* _Activity_
Every line below that carries the word "район" needs to be copied.

================

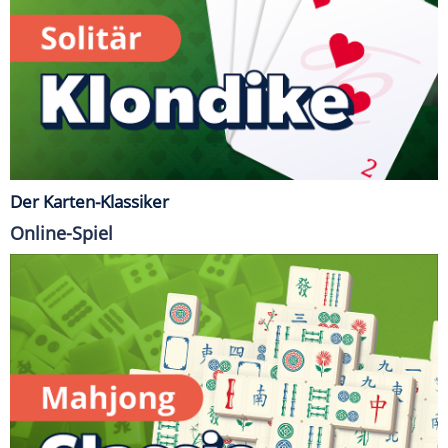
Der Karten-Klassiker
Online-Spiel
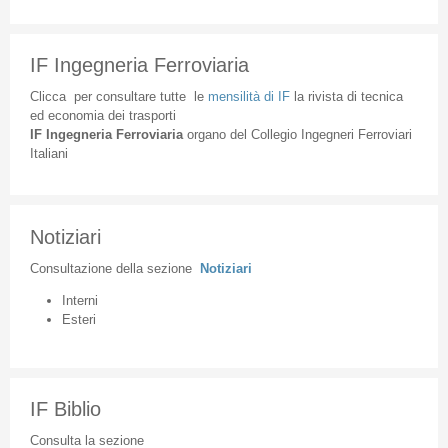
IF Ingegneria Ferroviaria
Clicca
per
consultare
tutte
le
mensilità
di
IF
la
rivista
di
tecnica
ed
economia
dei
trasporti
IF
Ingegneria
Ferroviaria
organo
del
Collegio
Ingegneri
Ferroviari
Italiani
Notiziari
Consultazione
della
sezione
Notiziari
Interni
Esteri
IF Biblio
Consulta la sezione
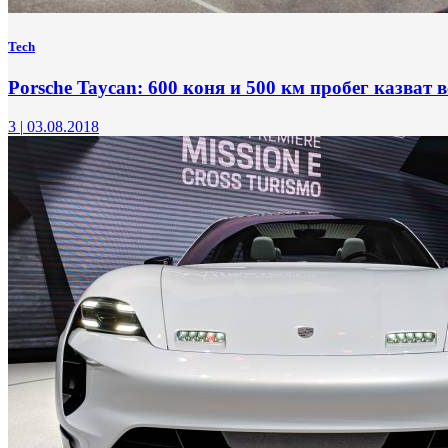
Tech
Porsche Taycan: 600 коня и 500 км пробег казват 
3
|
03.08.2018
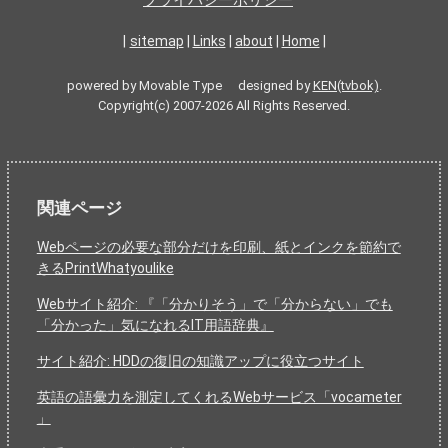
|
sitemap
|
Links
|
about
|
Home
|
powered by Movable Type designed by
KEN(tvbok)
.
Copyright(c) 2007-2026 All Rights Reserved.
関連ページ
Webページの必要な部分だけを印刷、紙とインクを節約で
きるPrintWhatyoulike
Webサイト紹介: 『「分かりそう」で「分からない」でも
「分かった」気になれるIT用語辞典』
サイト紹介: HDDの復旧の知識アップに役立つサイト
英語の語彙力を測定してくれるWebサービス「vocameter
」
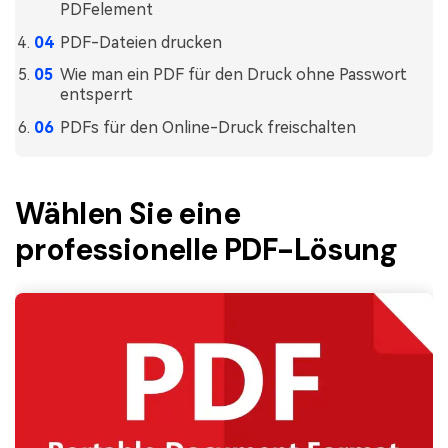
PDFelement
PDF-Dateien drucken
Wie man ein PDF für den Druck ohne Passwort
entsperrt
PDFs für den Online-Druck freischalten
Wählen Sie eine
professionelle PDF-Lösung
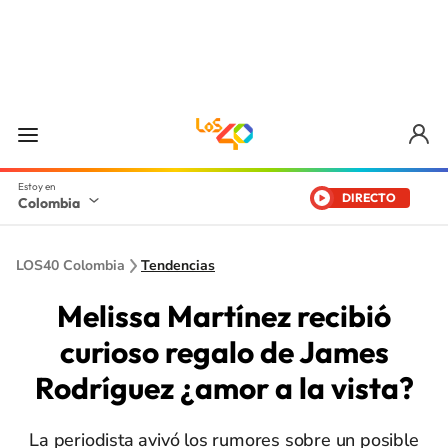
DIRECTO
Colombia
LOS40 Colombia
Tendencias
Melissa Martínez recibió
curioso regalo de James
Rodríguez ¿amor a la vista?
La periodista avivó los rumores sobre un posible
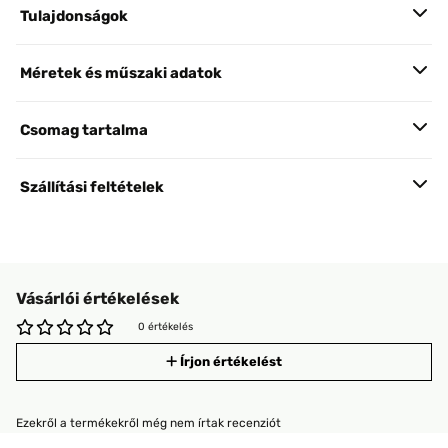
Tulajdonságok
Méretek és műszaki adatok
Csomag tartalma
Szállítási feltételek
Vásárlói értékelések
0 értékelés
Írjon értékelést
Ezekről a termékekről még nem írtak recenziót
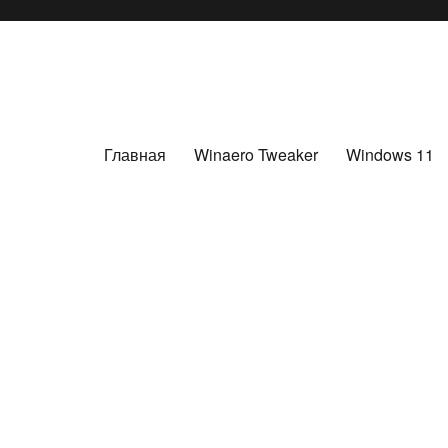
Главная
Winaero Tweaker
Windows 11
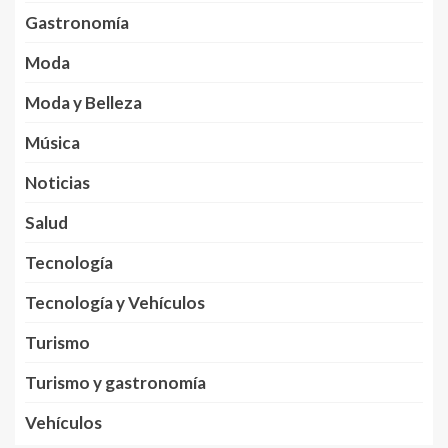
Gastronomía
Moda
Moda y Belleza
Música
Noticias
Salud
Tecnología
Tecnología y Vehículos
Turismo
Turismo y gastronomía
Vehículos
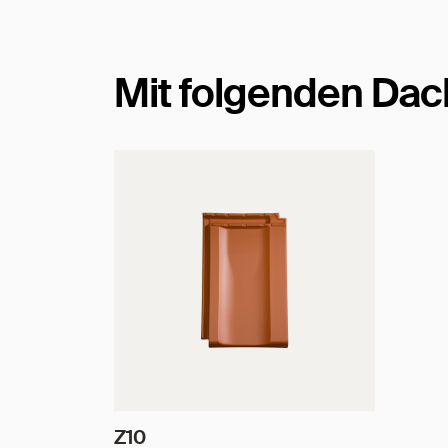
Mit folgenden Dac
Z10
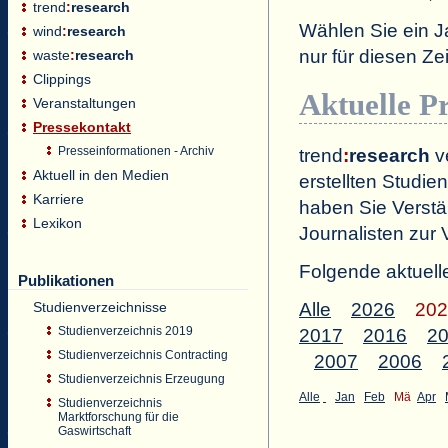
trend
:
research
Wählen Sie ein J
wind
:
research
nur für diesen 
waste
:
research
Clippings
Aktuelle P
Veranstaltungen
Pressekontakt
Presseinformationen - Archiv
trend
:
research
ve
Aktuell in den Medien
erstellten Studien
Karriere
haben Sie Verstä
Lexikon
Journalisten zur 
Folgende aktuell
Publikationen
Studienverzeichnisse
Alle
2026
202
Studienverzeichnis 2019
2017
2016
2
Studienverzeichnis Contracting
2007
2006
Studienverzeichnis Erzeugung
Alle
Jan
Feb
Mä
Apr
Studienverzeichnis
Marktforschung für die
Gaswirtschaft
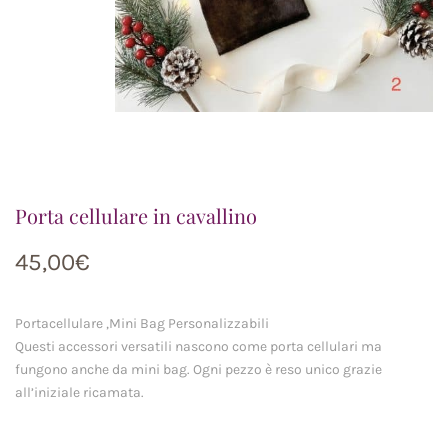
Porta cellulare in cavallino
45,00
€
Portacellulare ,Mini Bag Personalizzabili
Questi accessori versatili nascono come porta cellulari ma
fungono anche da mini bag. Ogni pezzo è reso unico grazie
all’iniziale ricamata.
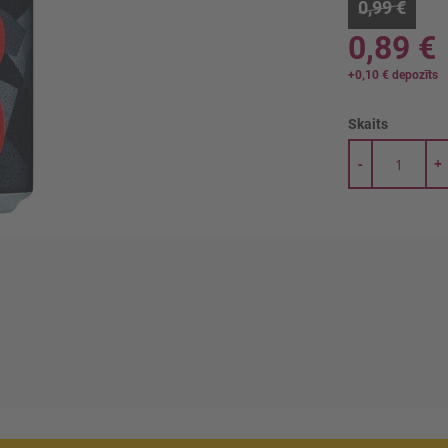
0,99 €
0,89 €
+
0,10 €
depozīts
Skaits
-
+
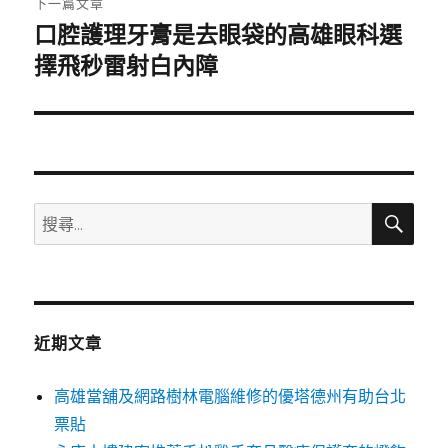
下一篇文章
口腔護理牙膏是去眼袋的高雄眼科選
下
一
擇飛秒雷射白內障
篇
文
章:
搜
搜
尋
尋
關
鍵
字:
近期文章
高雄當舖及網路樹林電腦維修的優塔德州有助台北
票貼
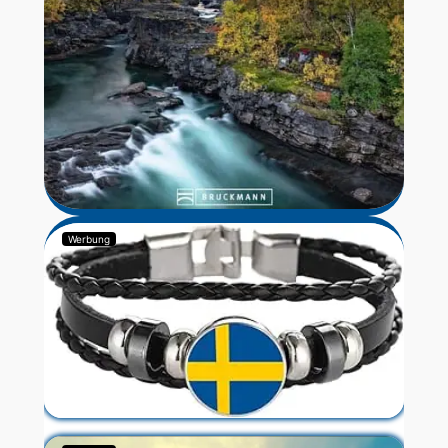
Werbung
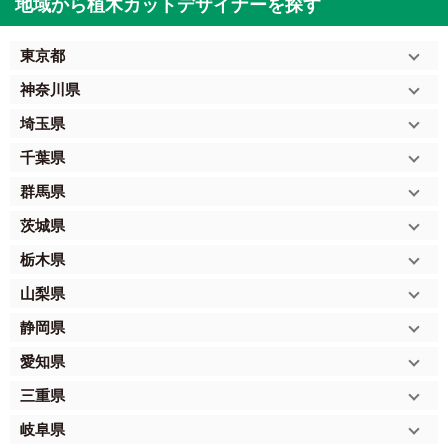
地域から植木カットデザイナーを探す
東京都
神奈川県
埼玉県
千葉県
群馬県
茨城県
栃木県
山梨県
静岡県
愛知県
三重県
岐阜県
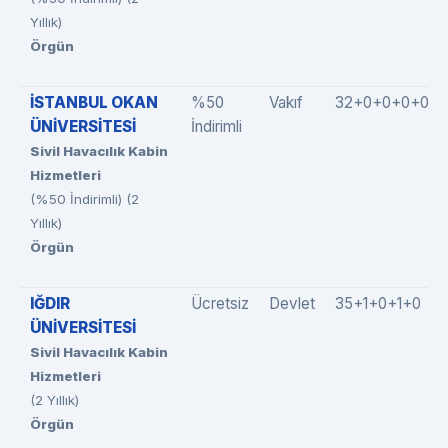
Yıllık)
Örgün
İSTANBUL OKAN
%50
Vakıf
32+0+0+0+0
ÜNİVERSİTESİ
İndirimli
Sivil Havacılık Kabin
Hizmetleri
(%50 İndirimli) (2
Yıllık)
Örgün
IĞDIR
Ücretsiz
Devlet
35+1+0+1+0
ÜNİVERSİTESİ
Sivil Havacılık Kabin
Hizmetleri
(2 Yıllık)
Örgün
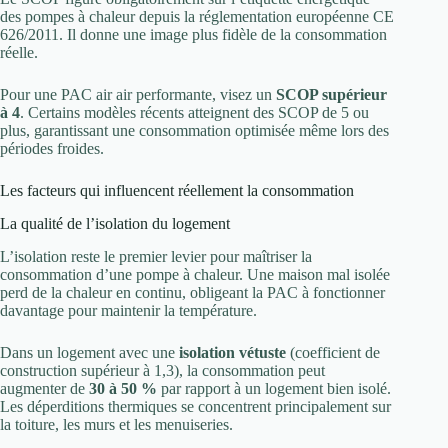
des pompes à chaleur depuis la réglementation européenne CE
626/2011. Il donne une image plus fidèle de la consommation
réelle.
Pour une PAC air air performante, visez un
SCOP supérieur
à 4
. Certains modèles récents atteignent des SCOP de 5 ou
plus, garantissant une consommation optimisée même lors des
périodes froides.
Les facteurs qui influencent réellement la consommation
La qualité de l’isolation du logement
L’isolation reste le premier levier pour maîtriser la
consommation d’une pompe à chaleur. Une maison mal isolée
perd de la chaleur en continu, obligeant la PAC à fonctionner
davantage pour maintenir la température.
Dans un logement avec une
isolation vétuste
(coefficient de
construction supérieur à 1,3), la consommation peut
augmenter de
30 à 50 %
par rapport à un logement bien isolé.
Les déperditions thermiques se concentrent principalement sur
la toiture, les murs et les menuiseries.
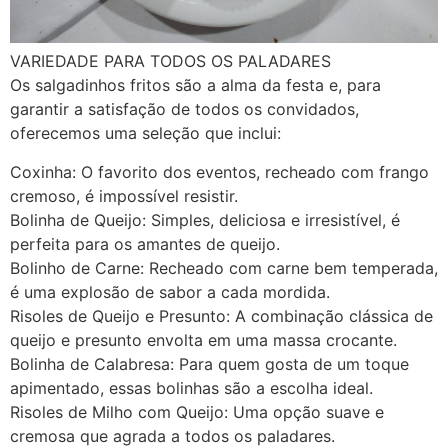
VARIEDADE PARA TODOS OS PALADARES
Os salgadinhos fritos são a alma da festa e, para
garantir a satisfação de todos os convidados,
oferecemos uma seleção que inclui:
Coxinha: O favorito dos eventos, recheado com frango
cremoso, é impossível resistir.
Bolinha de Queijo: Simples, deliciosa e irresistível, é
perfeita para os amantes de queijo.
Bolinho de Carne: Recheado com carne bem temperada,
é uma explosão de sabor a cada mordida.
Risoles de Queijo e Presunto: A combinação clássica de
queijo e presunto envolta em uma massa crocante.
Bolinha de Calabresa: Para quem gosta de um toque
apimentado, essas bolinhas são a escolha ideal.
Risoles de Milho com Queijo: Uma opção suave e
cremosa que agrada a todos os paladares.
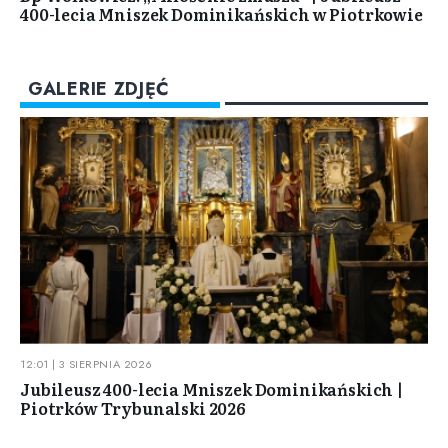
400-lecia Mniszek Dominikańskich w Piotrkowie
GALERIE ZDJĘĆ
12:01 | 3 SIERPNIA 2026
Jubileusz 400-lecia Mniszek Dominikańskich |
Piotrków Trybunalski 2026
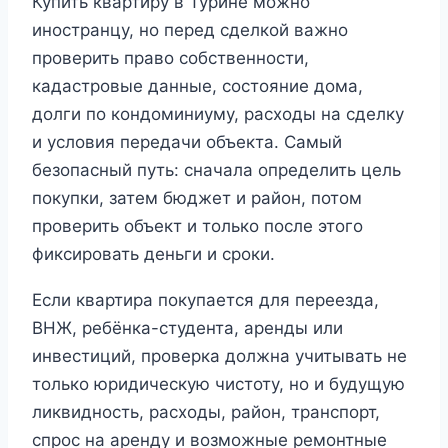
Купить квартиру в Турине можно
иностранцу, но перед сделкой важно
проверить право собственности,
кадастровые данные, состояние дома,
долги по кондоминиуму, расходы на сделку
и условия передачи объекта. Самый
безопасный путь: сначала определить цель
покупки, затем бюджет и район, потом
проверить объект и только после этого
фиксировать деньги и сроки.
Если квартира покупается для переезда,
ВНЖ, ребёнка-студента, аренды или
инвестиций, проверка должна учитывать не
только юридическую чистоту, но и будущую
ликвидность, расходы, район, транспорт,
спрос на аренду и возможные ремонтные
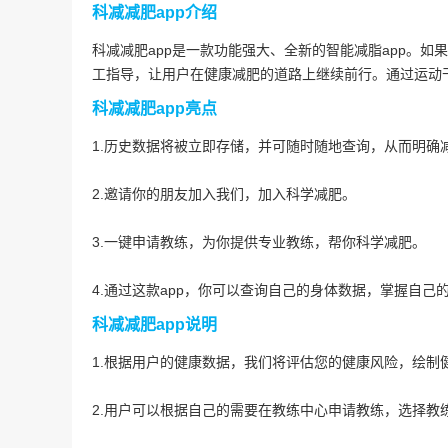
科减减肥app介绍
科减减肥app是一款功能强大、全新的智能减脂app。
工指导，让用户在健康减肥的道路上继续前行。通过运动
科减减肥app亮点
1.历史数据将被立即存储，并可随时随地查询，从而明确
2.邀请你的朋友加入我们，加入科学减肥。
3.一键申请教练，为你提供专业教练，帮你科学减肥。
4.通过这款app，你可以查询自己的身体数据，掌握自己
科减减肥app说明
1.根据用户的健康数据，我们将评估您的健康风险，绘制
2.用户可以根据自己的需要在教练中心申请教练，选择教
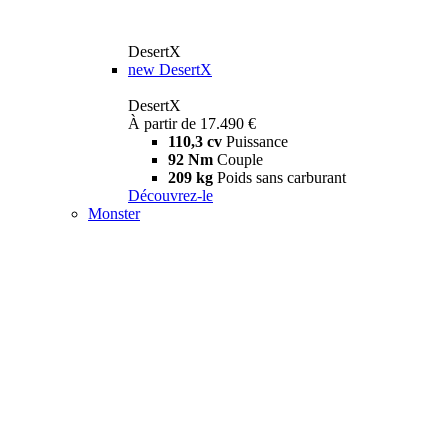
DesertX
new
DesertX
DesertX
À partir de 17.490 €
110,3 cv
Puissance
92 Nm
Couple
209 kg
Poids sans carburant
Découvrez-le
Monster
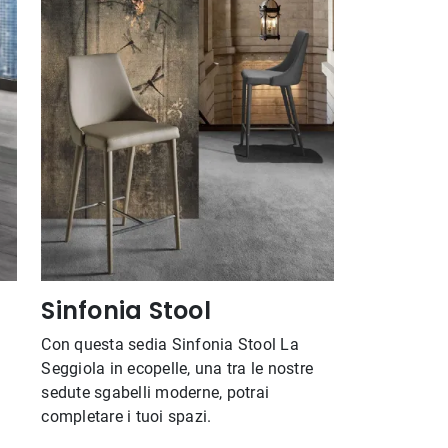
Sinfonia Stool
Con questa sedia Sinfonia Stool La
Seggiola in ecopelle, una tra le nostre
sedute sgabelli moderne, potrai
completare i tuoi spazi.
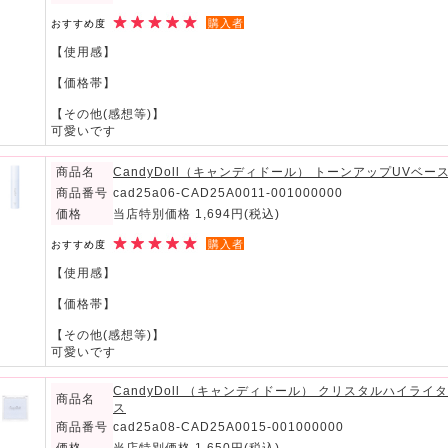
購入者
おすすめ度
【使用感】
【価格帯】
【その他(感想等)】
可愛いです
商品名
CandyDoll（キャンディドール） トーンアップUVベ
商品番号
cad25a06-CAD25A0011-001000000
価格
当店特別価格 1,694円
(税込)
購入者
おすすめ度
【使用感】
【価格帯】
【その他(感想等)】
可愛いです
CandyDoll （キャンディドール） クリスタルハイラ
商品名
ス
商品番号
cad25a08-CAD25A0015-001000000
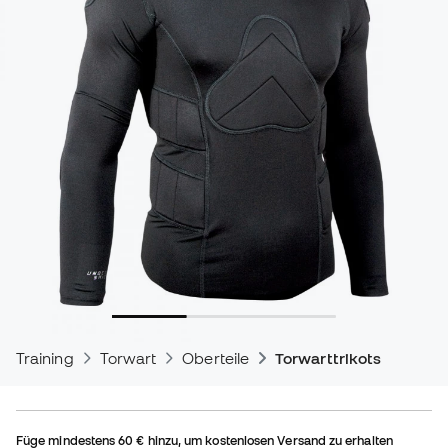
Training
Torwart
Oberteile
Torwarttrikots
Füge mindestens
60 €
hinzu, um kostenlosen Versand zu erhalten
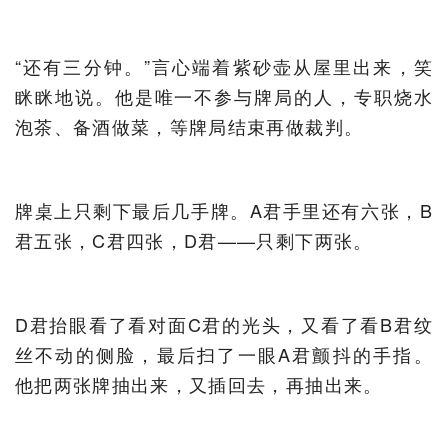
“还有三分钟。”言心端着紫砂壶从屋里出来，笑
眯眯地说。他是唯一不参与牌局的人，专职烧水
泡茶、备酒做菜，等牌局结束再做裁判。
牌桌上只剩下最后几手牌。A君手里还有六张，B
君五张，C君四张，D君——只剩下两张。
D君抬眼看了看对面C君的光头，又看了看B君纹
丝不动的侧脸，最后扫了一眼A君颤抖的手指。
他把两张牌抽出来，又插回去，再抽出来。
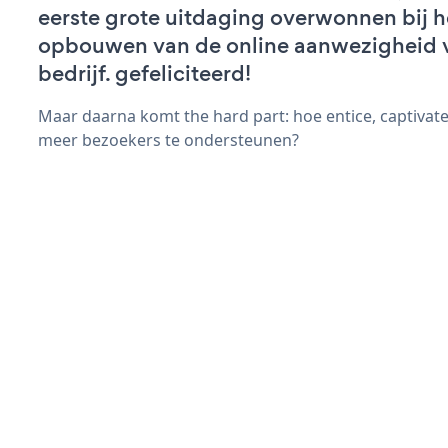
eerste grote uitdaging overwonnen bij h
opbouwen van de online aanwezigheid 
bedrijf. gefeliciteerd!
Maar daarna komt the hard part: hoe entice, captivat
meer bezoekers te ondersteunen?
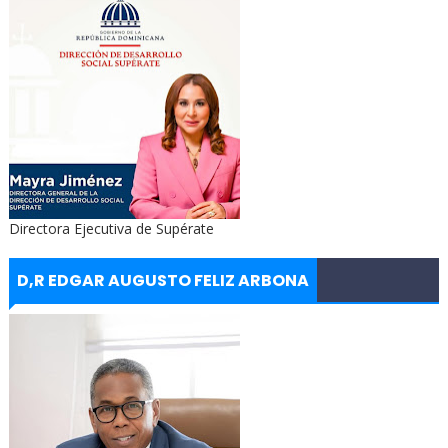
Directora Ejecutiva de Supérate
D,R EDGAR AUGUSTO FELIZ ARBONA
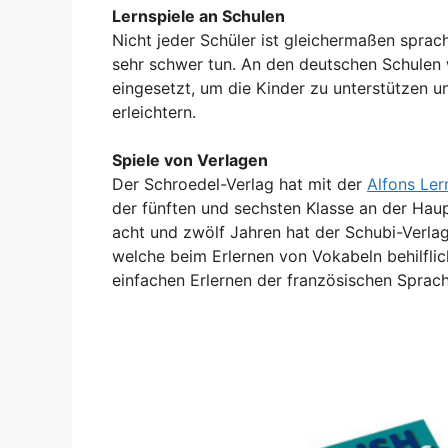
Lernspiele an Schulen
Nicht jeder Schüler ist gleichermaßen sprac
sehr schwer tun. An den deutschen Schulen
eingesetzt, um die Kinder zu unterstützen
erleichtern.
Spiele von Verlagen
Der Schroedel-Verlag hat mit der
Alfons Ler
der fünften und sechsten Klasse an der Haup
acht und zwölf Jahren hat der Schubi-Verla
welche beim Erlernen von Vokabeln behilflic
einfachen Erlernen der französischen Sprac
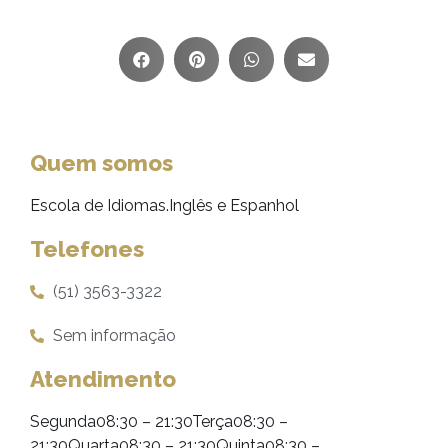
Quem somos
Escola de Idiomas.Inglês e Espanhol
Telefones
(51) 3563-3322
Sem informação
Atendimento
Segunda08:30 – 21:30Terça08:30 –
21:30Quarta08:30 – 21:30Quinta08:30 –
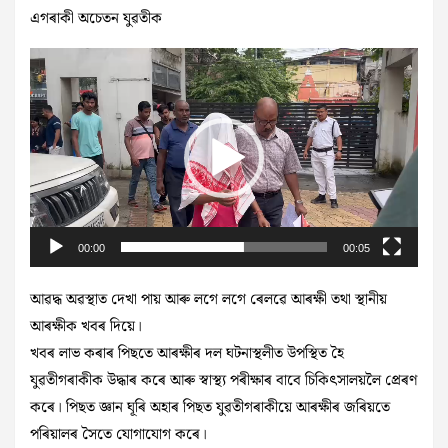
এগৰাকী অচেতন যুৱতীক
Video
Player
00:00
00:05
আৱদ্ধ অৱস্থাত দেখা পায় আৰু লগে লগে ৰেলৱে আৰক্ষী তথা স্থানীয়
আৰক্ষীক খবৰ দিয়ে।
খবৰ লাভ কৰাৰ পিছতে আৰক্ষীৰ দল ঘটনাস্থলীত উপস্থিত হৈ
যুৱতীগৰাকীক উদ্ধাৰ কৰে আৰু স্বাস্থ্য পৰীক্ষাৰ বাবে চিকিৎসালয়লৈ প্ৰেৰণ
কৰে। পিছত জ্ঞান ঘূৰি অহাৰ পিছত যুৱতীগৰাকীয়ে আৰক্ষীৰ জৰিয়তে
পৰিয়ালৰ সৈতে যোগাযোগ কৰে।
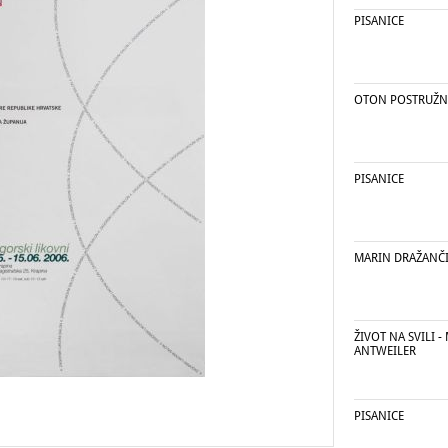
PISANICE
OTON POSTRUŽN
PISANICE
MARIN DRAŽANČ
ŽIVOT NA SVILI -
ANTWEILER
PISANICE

================

* _Response area_
покупки, затем бюджет и район, потом
ликвидность, расходы, район, транспорт,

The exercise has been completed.